TASK STATEMENT –
The required answer is an exact copy of the records below, without pictures.

RECORDS PROVIDED –
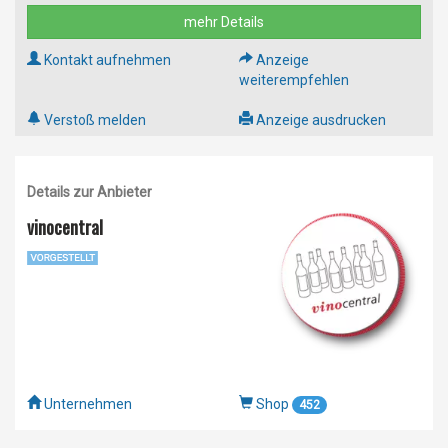
inkl. MwSt.
Anzeigen-Nr.: 34256
Externe Anzeigen-Nr.: 8241011
mehr Details
Kontakt aufnehmen
Anzeige
weiterempfehlen
Verstoß melden
Anzeige ausdrucken
Details zur Anbieter
vinocentral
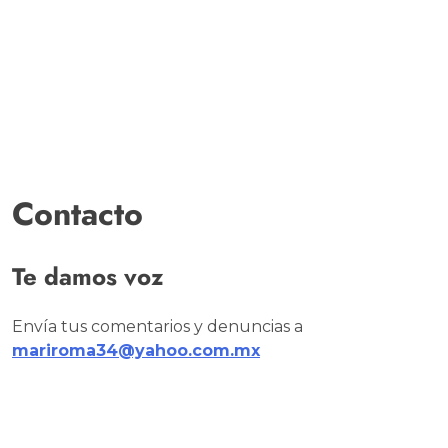
Contacto
Te damos voz
Envía tus comentarios y denuncias a
mariroma34@yahoo.com.mx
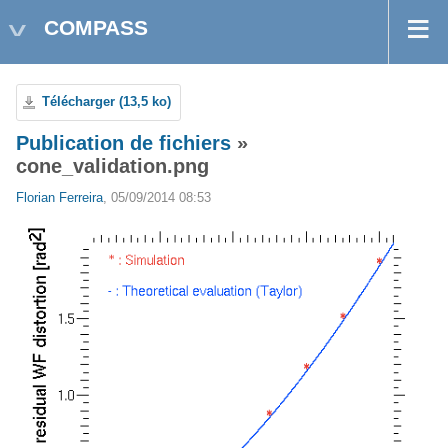
COMPASS
Télécharger (13,5 ko)
Publication de fichiers
»
cone_validation.png
Florian Ferreira
, 05/09/2014 08:53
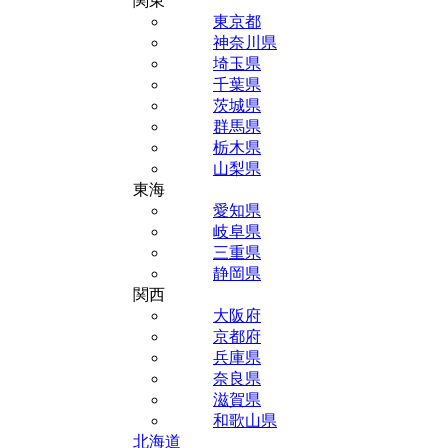
関東
東京都
神奈川県
埼玉県
千葉県
茨城県
群馬県
栃木県
山梨県
東海
愛知県
岐阜県
三重県
静岡県
関西
大阪府
京都府
兵庫県
奈良県
滋賀県
和歌山県
北海道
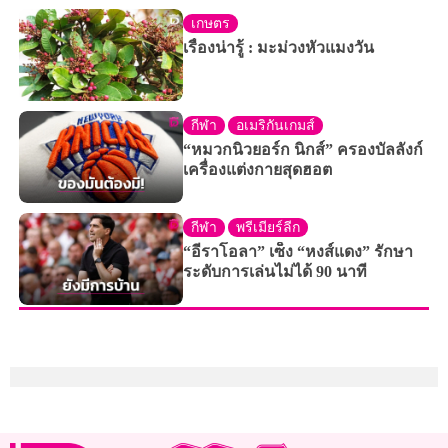
เกษตร
เรื่องน่ารู้ : มะม่วงหัวแมงวัน
กีฬา
อเมริกันเกมส์
“หมวกนิวยอร์ก นิกส์” ครองบัลลังก์
เครื่องแต่งกายสุดฮอต
กีฬา
พรีเมียร์ลีก
“อีราโอลา” เซ็ง “หงส์แดง” รักษา
ระดับการเล่นไม่ได้ 90 นาที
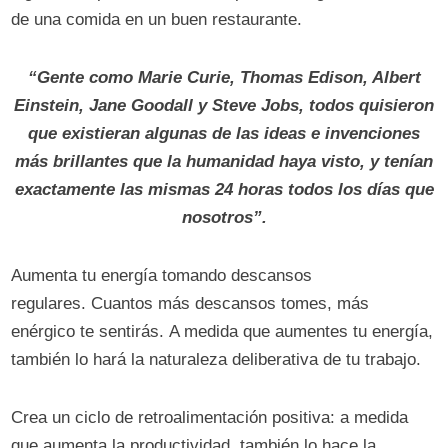
de una comida en un buen restaurante.
“Gente como Marie Curie, Thomas Edison, Albert
Einstein, Jane Goodall y Steve Jobs, todos quisieron
que existieran algunas de las ideas e invenciones
más brillantes que la humanidad haya visto, y tenían
exactamente las mismas 24 horas todos los días que
nosotros”.
Aumenta tu energía tomando descansos
regulares. Cuantos más descansos tomes, más
enérgico te sentirás. A medida que aumentes tu energía,
también lo hará la naturaleza deliberativa de tu trabajo.
Crea un ciclo de retroalimentación positiva: a medida
que aumenta la productividad, también lo hace la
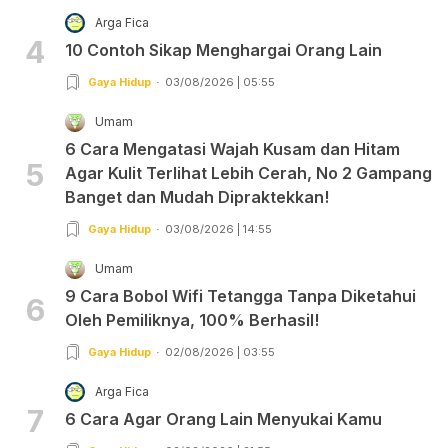
Arga Fica
4
10 Contoh Sikap Menghargai Orang Lain
Gaya Hidup
03/08/2026 | 05:55
Umam
6 Cara Mengatasi Wajah Kusam dan Hitam
5
Agar Kulit Terlihat Lebih Cerah, No 2 Gampang
Banget dan Mudah Dipraktekkan!
Gaya Hidup
03/08/2026 | 14:55
Umam
9 Cara Bobol Wifi Tetangga Tanpa Diketahui
6
Oleh Pemiliknya, 100% Berhasil!
Gaya Hidup
02/08/2026 | 03:55
Arga Fica
7
6 Cara Agar Orang Lain Menyukai Kamu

COMPLETED EXERCISE –
inkl. MwSt.
Anzeigen-Nr.: 34256
Externe Anzeigen-Nr.: 8241011
mehr Details
Kontakt aufnehmen
Anzeige
weiterempfehlen
Verstoß melden
Anzeige ausdrucken
Details zur Anbieter
vinocentral
Contacto
Te damos voz
Envía tus comentarios y denuncias a
mariroma34@yahoo.com.mx
COMPASS
Télécharger (13,5 ko)
Publication de fichiers
»
cone_validation.png
Florian Ferreira
, 05/09/2014 08:53
関東
東京都
神奈川県
埼玉県
千葉県
茨城県
群馬県
栃木県
山梨県
東海
愛知県
岐阜県
三重県
静岡県
関西
大阪府
京都府
兵庫県
奈良県
滋賀県
和歌山県
北海道
เกษตร
เรื่องน่ารู้ : มะม่วงหัวแมงวัน
กีฬา
อเมริกันเกมส์
“หมวกนิวยอร์ก นิกส์” ครองบัลลังก์
เครื่องแต่งกายสุดฮอต
กีฬา
พรีเมียร์ลีก
“อีราโอลา” เซ็ง “หงส์แดง” รักษา
ระดับการเล่นไม่ได้ 90 นาที
de una comida en un buen restaurante.
“Gente como Marie Curie, Thomas Edison, Albert
Einstein, Jane Goodall y Steve Jobs, todos quisieron
que existieran algunas de las ideas e invenciones
más brillantes que la humanidad haya visto, y tenían
exactamente las mismas 24 horas todos los días que
nosotros”.
Aumenta tu energía tomando descansos
regulares. Cuantos más descansos tomes, más
enérgico te sentirás. A medida que aumentes tu energía,
también lo hará la naturaleza deliberativa de tu trabajo.
Crea un ciclo de retroalimentación positiva: a medida
que aumenta la productividad, también lo hace la
Arga Fica
4
10 Contoh Sikap Menghargai Orang Lain
Gaya Hidup
03/08/2026 | 05:55
Umam
6 Cara Mengatasi Wajah Kusam dan Hitam
5
Agar Kulit Terlihat Lebih Cerah, No 2 Gampang
Banget dan Mudah Dipraktekkan!
Gaya Hidup
03/08/2026 | 14:55
Umam
9 Cara Bobol Wifi Tetangga Tanpa Diketahui
6
Oleh Pemiliknya, 100% Berhasil!
Gaya Hidup
02/08/2026 | 03:55
Arga Fica
7
6 Cara Agar Orang Lain Menyukai Kamu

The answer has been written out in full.